PROBLEM TO WORK ON:
An exact reproduction of the records is required, with all images left out.
DATA START
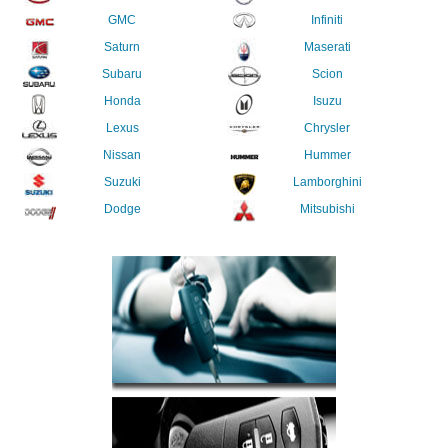
GMC
Infiniti
Saturn
Maserati
Subaru
Scion
Honda
Isuzu
Lexus
Chrysler
Nissan
Hummer
Suzuki
Lamborghini
Dodge
Mitsubishi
DATA END
SOLUTION FOR THIS PROBLEM:
GMC
Infiniti
Saturn
Maserati
Subaru
Scion
Honda
Isuzu
Lexus
Chrysler
Nissan
Hummer
Suzuki
Lamborghini
Dodge
Mitsubishi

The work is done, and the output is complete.